::: Extracted material

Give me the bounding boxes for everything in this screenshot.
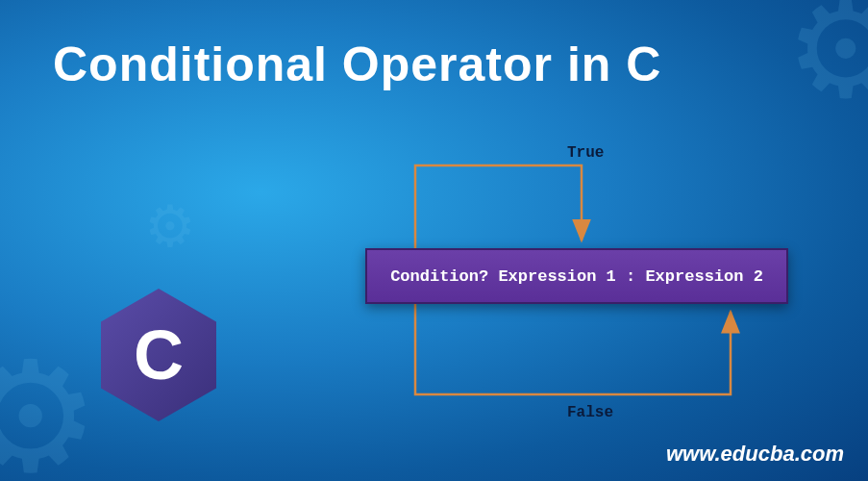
gear-icon: ⚙ [144,192,196,260]
separator: : [616,267,646,286]
expr1-text: Expression 1 [498,267,615,286]
false-label: False [567,404,613,421]
page-title: Conditional Operator in C [53,37,661,92]
condition-text: Condition? [390,267,488,286]
c-language-logo: C [101,289,216,421]
hexagon-shape: C [101,289,216,421]
website-url: www.educba.com [666,442,844,467]
true-label: True [567,144,604,162]
conditional-diagram: True False Condition? Expression 1 : Exp… [346,144,817,433]
expression-box: Condition? Expression 1 : Expression 2 [365,248,788,304]
gear-icon: ⚙ [0,327,99,481]
spacer [488,267,498,286]
gear-icon: ⚙ [785,0,868,128]
logo-letter: C [134,316,184,394]
expr2-text: Expression 2 [645,267,762,286]
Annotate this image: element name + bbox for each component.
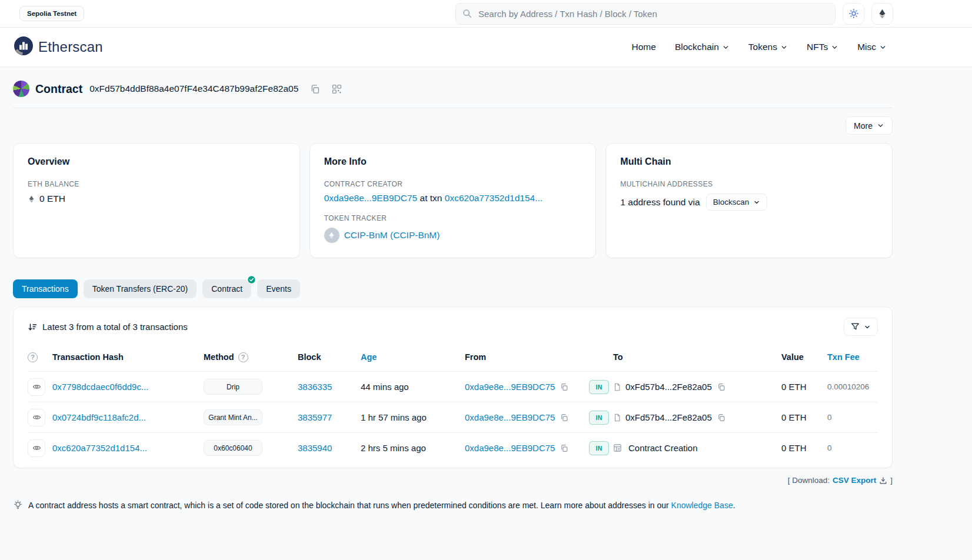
note-suffix: . bbox=[733, 501, 735, 510]
to-address: 0xFd57b4...2Fe82a05 bbox=[625, 382, 712, 392]
from-address-link[interactable]: 0xda9e8e...9EB9DC75 bbox=[465, 412, 555, 422]
fee-cell: 0.00010206 bbox=[827, 382, 878, 391]
more-dropdown-button[interactable]: More bbox=[845, 116, 893, 135]
eye-preview-button[interactable] bbox=[28, 378, 45, 396]
age-cell: 2 hrs 5 mins ago bbox=[361, 443, 465, 453]
topbar-actions bbox=[843, 3, 893, 25]
etherscan-logo[interactable]: Etherscan bbox=[14, 36, 103, 58]
nav-item-tokens[interactable]: Tokens bbox=[748, 42, 788, 52]
filter-button[interactable] bbox=[844, 318, 878, 336]
direction-badge: IN bbox=[589, 380, 609, 394]
from-address-link[interactable]: 0xda9e8e...9EB9DC75 bbox=[465, 382, 555, 392]
nav-label: Blockchain bbox=[675, 42, 719, 52]
value-cell: 0 ETH bbox=[781, 412, 827, 422]
main-navigation: Etherscan Home Blockchain Tokens NFTs Mi… bbox=[0, 28, 972, 66]
age-cell: 1 hr 57 mins ago bbox=[361, 412, 465, 422]
chevron-down-icon bbox=[864, 324, 871, 331]
nav-item-misc[interactable]: Misc bbox=[857, 42, 887, 52]
table-row: 0xc620a77352d1d154... 0x60c06040 3835940… bbox=[28, 432, 878, 463]
contract-info-note: A contract address hosts a smart contrac… bbox=[13, 500, 893, 510]
txn-hash-link[interactable]: 0x0724bdf9c118afc2d... bbox=[52, 412, 146, 422]
token-tracker-label: TOKEN TRACKER bbox=[324, 214, 582, 222]
csv-export-link[interactable]: CSV Export bbox=[833, 476, 876, 485]
creator-address-link[interactable]: 0xda9e8e...9EB9DC75 bbox=[324, 193, 418, 203]
chevron-down-icon bbox=[831, 44, 838, 51]
token-icon bbox=[324, 228, 339, 243]
nav-item-nfts[interactable]: NFTs bbox=[807, 42, 838, 52]
help-icon[interactable]: ? bbox=[238, 352, 248, 362]
search-icon bbox=[462, 9, 472, 18]
nav-menu: Home Blockchain Tokens NFTs Misc bbox=[632, 42, 887, 52]
help-icon[interactable]: ? bbox=[28, 352, 38, 362]
multichain-found-text: 1 address found via bbox=[620, 197, 700, 208]
theme-toggle-button[interactable] bbox=[843, 3, 864, 25]
download-suffix: ] bbox=[890, 476, 893, 485]
blockscan-dropdown-label: Blockscan bbox=[713, 198, 750, 206]
method-badge: Grant Mint An... bbox=[204, 409, 262, 425]
eye-preview-button[interactable] bbox=[28, 409, 45, 426]
brand-name: Etherscan bbox=[38, 39, 103, 55]
to-address: 0xFd57b4...2Fe82a05 bbox=[625, 412, 712, 422]
copy-icon[interactable] bbox=[560, 383, 568, 391]
download-icon bbox=[879, 476, 887, 485]
info-cards: Overview ETH BALANCE 0 ETH More Info CON… bbox=[13, 143, 893, 258]
col-header-to: To bbox=[613, 352, 781, 362]
tab-events[interactable]: Events bbox=[257, 279, 300, 298]
contract-creator-label: CONTRACT CREATOR bbox=[324, 180, 582, 188]
nav-label: Tokens bbox=[748, 42, 777, 52]
funnel-icon bbox=[851, 322, 860, 331]
contract-file-icon bbox=[613, 383, 621, 391]
block-link[interactable]: 3835977 bbox=[298, 412, 332, 422]
tab-transactions[interactable]: Transactions bbox=[13, 279, 78, 298]
network-badge-button[interactable]: Sepolia Testnet bbox=[19, 6, 84, 21]
tab-token-transfers[interactable]: Token Transfers (ERC-20) bbox=[84, 279, 197, 298]
lightbulb-icon bbox=[13, 500, 23, 510]
more-info-card: More Info CONTRACT CREATOR 0xda9e8e...9E… bbox=[309, 143, 597, 258]
note-text: A contract address hosts a smart contrac… bbox=[28, 501, 669, 510]
search-input[interactable] bbox=[455, 3, 835, 25]
age-cell: 44 mins ago bbox=[361, 382, 465, 392]
tab-contract[interactable]: Contract bbox=[202, 279, 251, 298]
copy-icon[interactable] bbox=[717, 383, 725, 391]
chevron-down-icon bbox=[780, 44, 788, 51]
eye-preview-button[interactable] bbox=[28, 439, 45, 457]
top-bar: Sepolia Testnet bbox=[0, 0, 972, 28]
tab-label: Token Transfers (ERC-20) bbox=[92, 284, 188, 294]
eth-balance-value: 0 ETH bbox=[39, 194, 65, 204]
ethereum-icon bbox=[877, 9, 887, 19]
direction-badge: IN bbox=[589, 441, 609, 455]
col-header-from: From bbox=[465, 352, 589, 362]
page-title: Contract bbox=[35, 82, 82, 96]
blockscan-dropdown[interactable]: Blockscan bbox=[706, 194, 768, 211]
qr-code-icon[interactable] bbox=[332, 84, 342, 94]
txn-hash-link[interactable]: 0xc620a77352d1d154... bbox=[52, 443, 147, 453]
copy-address-icon[interactable] bbox=[310, 84, 320, 94]
copy-icon[interactable] bbox=[560, 444, 568, 452]
block-link[interactable]: 3835940 bbox=[298, 443, 332, 453]
creation-txn-link[interactable]: 0xc620a77352d1d154... bbox=[445, 193, 542, 203]
etherscan-logo-icon bbox=[14, 36, 33, 58]
value-cell: 0 ETH bbox=[781, 443, 827, 453]
copy-icon[interactable] bbox=[717, 414, 725, 422]
copy-icon[interactable] bbox=[560, 414, 568, 422]
contract-file-icon bbox=[613, 414, 621, 422]
from-address-link[interactable]: 0xda9e8e...9EB9DC75 bbox=[465, 443, 555, 453]
nav-item-home[interactable]: Home bbox=[632, 42, 656, 52]
block-link[interactable]: 3836335 bbox=[298, 382, 332, 392]
token-tracker-link[interactable]: CCIP-BnM (CCIP-BnM) bbox=[344, 230, 440, 241]
eth-balance-label: ETH BALANCE bbox=[28, 180, 285, 188]
txn-hash-link[interactable]: 0x7798dcdaec0f6dd9c... bbox=[52, 382, 148, 392]
multichain-card-title: Multi Chain bbox=[620, 156, 878, 167]
transactions-panel: Latest 3 from a total of 3 transactions … bbox=[13, 306, 893, 468]
col-header-fee[interactable]: Txn Fee bbox=[827, 352, 860, 362]
nav-item-blockchain[interactable]: Blockchain bbox=[675, 42, 730, 52]
chevron-down-icon bbox=[753, 199, 760, 206]
col-header-value: Value bbox=[781, 352, 827, 362]
col-header-age[interactable]: Age bbox=[361, 352, 377, 362]
knowledge-base-link[interactable]: Knowledge Base bbox=[671, 501, 733, 510]
chevron-down-icon bbox=[879, 44, 887, 51]
contract-creation-icon bbox=[613, 444, 622, 452]
network-switch-button[interactable] bbox=[871, 3, 893, 25]
col-header-hash: Transaction Hash bbox=[52, 352, 204, 362]
col-header-block: Block bbox=[298, 352, 361, 362]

::::::

What you should do =
Copy out every line from the data above in which the word "Expression" occurs.

Answer for this exercise =
expr1-text: Expression 1 [498,267,615,286]
conditional-diagram: True False Condition? Expression 1 : Exp… [346,144,817,433]
expression-box: Condition? Expression 1 : Expression 2 [365,248,788,304]
expr2-text: Expression 2 [645,267,762,286]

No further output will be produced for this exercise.